Sehun özenle Kyungsoonun saçlarıyla oynamaya devam etti "Özür dilerim ejdarhacık hepsi benim yüzümden" Kyungsoo kendini saklamak istercesine yüzünü kapattı.Buradan yok olup gitmek istiyordu.Avcısıyla hiç görüşmemiş olmayı diliyordu.
Sehun Kyungsooyu öylece bırakıp mutfağa ilerledi.Şimdi verilecek en doğru kararı o verirdi,Kyungsoo isterse buralardan giderdi.Tek ailesiydi Kyungsoo onu terk etmeye ve ya ölmesini izlemeye niyeti yoktu...
Luhan sandalyeye öylece devrilen Kaini yanına oturdu.Sorar gözlerle onu süzüyordu. "Sorun şu " Kai onu anlamış olmalı ki direk cümleye giriş yaptı. "Bende bilmiyorum ama sende onun çekimine kapılmadın mı ?" Kai Luhandan bir cevap gelmeyeceğini bilsede konuşuyordu.
"Bak şimdi Luhan" dudaklarını yalayıp konuşmaya devam etti. "Şu ana kadar yüzlerce köy gezdim biliyorsun.O yaratıkları alt etmek için herneyse işte...Ama bu farklı bak bende bilmiyorum gerçekten.Genede onu yanımda yakınımda istiyorum"
Luhan anladığını belirtircesine kafasını salladı.Kai onun sırtını sıvazlayıp az önce Kyungsoonun yattığı yatağın bulunduğu odaya gitti yüz üstü uzanarak yastığı kokladı.Ağır günün verdiği yorgunluğun yanında Kyungsoonun ona göre mükemmel olan kokusuyla uyuyakaldı.
Sabah Luhan gün ışığını içeri sokana kadar deliksiz bir uyku çekti Kai.
"Lanet olsun Luhan!"
Luhan tek bir kelime etmeyip yorganı Kainin üzerinden yere yuvarladı.Kai derin bir nefes alarak ayağa kalktı.Uyku mahruru gözleriyle gülümsedi.Bugün yeni bir gündü ve o Kyungsooyu görmeye gitmek için sabırsızlanıyordu.Luhan onu banyoya gidecekken durdurdu.
"Çarşıya çıkmamız gerek" Kai ikiletmeden başını sallayıp onay verdi.Salınarak bütün işlerini tamamladıktan sonra Luhanla birlikte çarşıya ilerlediler.
Karşı evin bahçesinde gözlerini gezdirdi Kai bir adet küçük kediciğe rastlamak için fakat yoktu.

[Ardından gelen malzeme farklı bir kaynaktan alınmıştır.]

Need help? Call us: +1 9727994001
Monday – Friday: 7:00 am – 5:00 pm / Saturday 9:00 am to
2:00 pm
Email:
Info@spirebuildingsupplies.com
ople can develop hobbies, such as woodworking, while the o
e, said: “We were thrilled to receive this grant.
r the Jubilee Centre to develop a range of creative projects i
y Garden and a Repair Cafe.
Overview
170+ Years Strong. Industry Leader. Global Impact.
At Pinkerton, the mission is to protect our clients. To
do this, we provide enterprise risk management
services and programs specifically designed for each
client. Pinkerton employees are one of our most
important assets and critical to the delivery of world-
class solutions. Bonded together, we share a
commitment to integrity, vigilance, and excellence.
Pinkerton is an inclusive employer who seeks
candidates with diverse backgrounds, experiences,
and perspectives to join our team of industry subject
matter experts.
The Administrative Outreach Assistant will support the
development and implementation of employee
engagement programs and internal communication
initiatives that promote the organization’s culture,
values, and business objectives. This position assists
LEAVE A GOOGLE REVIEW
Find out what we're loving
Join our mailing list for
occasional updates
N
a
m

Derin bir iç çekerek evlerine oldukça yakın olan çarşıya yöneldiler.Etraftaki bütün gözler korkakça Kaiye dönmüştü.Namının bu kadar çabuk yayılması onu gülümsetmişti. Gururla soludu o yenilmez ejdarha avcısıydı ve mükemmeldi.
Luhan her durakta durup birkaç bir şey alıyor ve onları Kai'yle kendi arasında bölüştürüyordu.Herkes imrenerek Luhanın üzerinde gözlerini gezdiriyor kız güzelliğine sahip bu oğlan için içlerinden işkenceler düşünüyorlardı.Kai neden bu kadar önemliydi kimse bilmiyordu ama o ejderha öldürüyordu ve zengindi ayrıca yakışıklıydı da.Bu yeterdi insanoğlu için,sadece insanoğlu için...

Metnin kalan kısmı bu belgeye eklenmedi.